ENTRIES PROVIDED
* * * * * * *
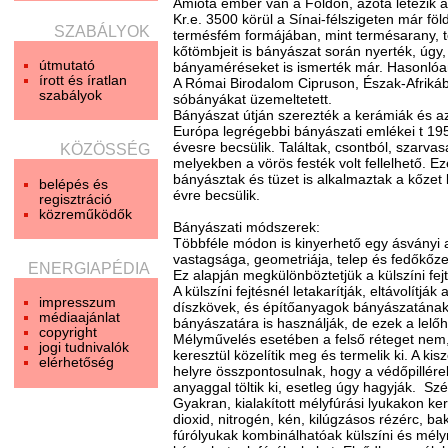
Amióta ember van a Földön, azóta létezik 
Kr.e. 3500 körül a Sínai-félszigeten már föl
SZABÁLYOK
termésfém formájában, mint termésarany, t
kőtömbjeit is bányászat során nyerték, úgy,
útmutató
bányaméréseket is ismerték már. Hasonlóan 
írott és íratlan
A Római Birodalom Cipruson, Észak-Afriká
szabályok
sóbányákat üzemeltetett.
Bányászat útján szerezték a kerámiák és 
Európa legrégebbi bányászati emlékei t 19
évesre becsülik. Találtak, csontból, szarv
KÖZÖSSÉG
melyekben a vörös festék volt fellelhető. E
bányásztak és tüzet is alkalmaztak a kőzet
belépés és
évre becsülik.
regisztráció
közreműködők
Bányászati módszerek:
Többféle módon is kinyerhető egy ásványi 
vastagsága, geometriája, telep és fedőkőze
ENERGIAPÉDIA
Ez alapján megkülönböztetjük a külszíni fejt
A külszíni fejtésnél letakarítják, eltávolítj
impresszum
díszkövek, és építőanyagok bányászatának.
médiaajánlat
bányászatára is használják, de ezek a lelő
copyright
Mélyművelés esetében a felső réteget nem, 
jogi tudnivalók
keresztül közelítik meg és termelik ki. A k
elérhetőség
helyre összpontosulnak, hogy a védőpillére
anyaggal töltik ki, esetleg úgy hagyják. S
Gyakran, kialakított mélyfúrási lyukakon k
dioxid, nitrogén, kén, kilúgzásos rézérc, b
fúrólyukak kombinálhatóak külszíni és mély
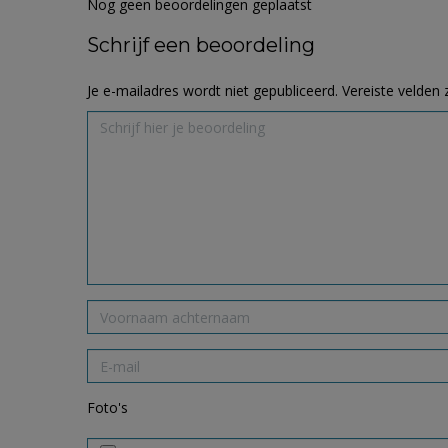
Nog geen beoordelingen geplaatst
Schrijf een beoordeling
Je e-mailadres wordt niet gepubliceerd.
Vereiste velden
Foto's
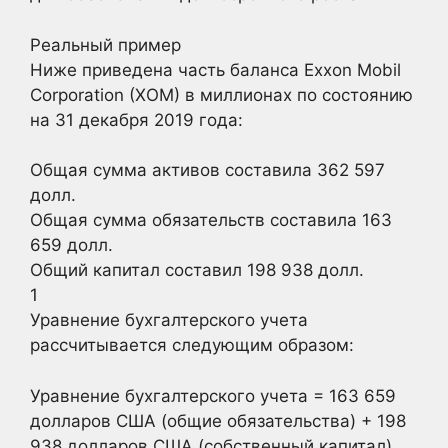
Реальный пример
Ниже приведена часть баланса Exxon Mobil
Corporation (XOM) в миллионах по состоянию
на 31 декабря 2019 года:
Общая сумма активов составила 362 597
долл.
Общая сумма обязательств составила 163
659 долл.
Общий капитал составил 198 938 долл.
1
Уравнение бухгалтерского учета
рассчитывается следующим образом:
Уравнение бухгалтерского учета = 163 659
долларов США (общие обязательства) + 198
938 долларов США (собственный капитал)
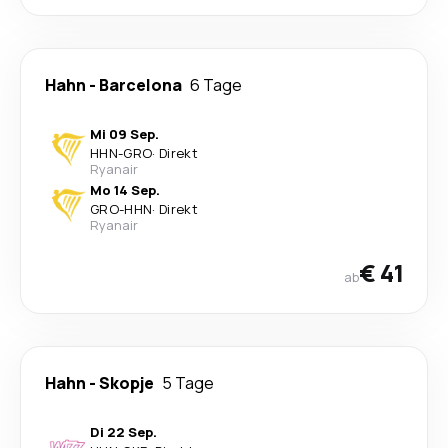
Hahn
-
Barcelona
6 Tage
Mi 09 Sep.
HHN
-
GRO
·
Direkt
Ryanair
Mo 14 Sep.
GRO
-
HHN
·
Direkt
Ryanair
€ 41
ab
Hahn
-
Skopje
5 Tage
Di 22 Sep.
* * * * * * *
THE TASK
An exact repeat of all the data is required, pictures excluded.

SOLUTION TO THE EXERCISE
Amióta ember van a Földön, azóta létezik 
Kr.e. 3500 körül a Sínai-félszigeten már föl
SZABÁLYOK
termésfém formájában, mint termésarany, t
kőtömbjeit is bányászat során nyerték, úgy,
útmutató
bányaméréseket is ismerték már. Hasonlóan 
írott és íratlan
A Római Birodalom Cipruson, Észak-Afriká
szabályok
sóbányákat üzemeltetett.
Bányászat útján szerezték a kerámiák és 
Európa legrégebbi bányászati emlékei t 19
évesre becsülik. Találtak, csontból, szarv
KÖZÖSSÉG
melyekben a vörös festék volt fellelhető. E
bányásztak és tüzet is alkalmaztak a kőzet
belépés és
évre becsülik.
regisztráció
közreműködők
Bányászati módszerek:
Többféle módon is kinyerhető egy ásványi 
vastagsága, geometriája, telep és fedőkőze
ENERGIAPÉDIA
Ez alapján megkülönböztetjük a külszíni fejt
A külszíni fejtésnél letakarítják, eltávolítj
impresszum
díszkövek, és építőanyagok bányászatának.
médiaajánlat
bányászatára is használják, de ezek a lelő
copyright
Mélyművelés esetében a felső réteget nem, 
jogi tudnivalók
keresztül közelítik meg és termelik ki. A k
elérhetőség
helyre összpontosulnak, hogy a védőpillére
anyaggal töltik ki, esetleg úgy hagyják. S
Gyakran, kialakított mélyfúrási lyukakon k
dioxid, nitrogén, kén, kilúgzásos rézérc, b
fúrólyukak kombinálhatóak külszíni és mély
Nog geen beoordelingen geplaatst
Schrijf een beoordeling
Je e-mailadres wordt niet gepubliceerd.
Vereiste velden
Foto's
Реальный пример
Ниже приведена часть баланса Exxon Mobil
Corporation (XOM) в миллионах по состоянию
на 31 декабря 2019 года:
Общая сумма активов составила 362 597
долл.
Общая сумма обязательств составила 163
659 долл.
Общий капитал составил 198 938 долл.
1
Уравнение бухгалтерского учета
рассчитывается следующим образом:
Уравнение бухгалтерского учета = 163 659
долларов США (общие обязательства) + 198
938 долларов США (собственный капитал)
Hahn
-
Barcelona
6 Tage
Mi 09 Sep.
HHN
-
GRO
·
Direkt
Ryanair
Mo 14 Sep.
GRO
-
HHN
·
Direkt
Ryanair
€ 41
ab
Hahn
-
Skopje
5 Tage
Di 22 Sep.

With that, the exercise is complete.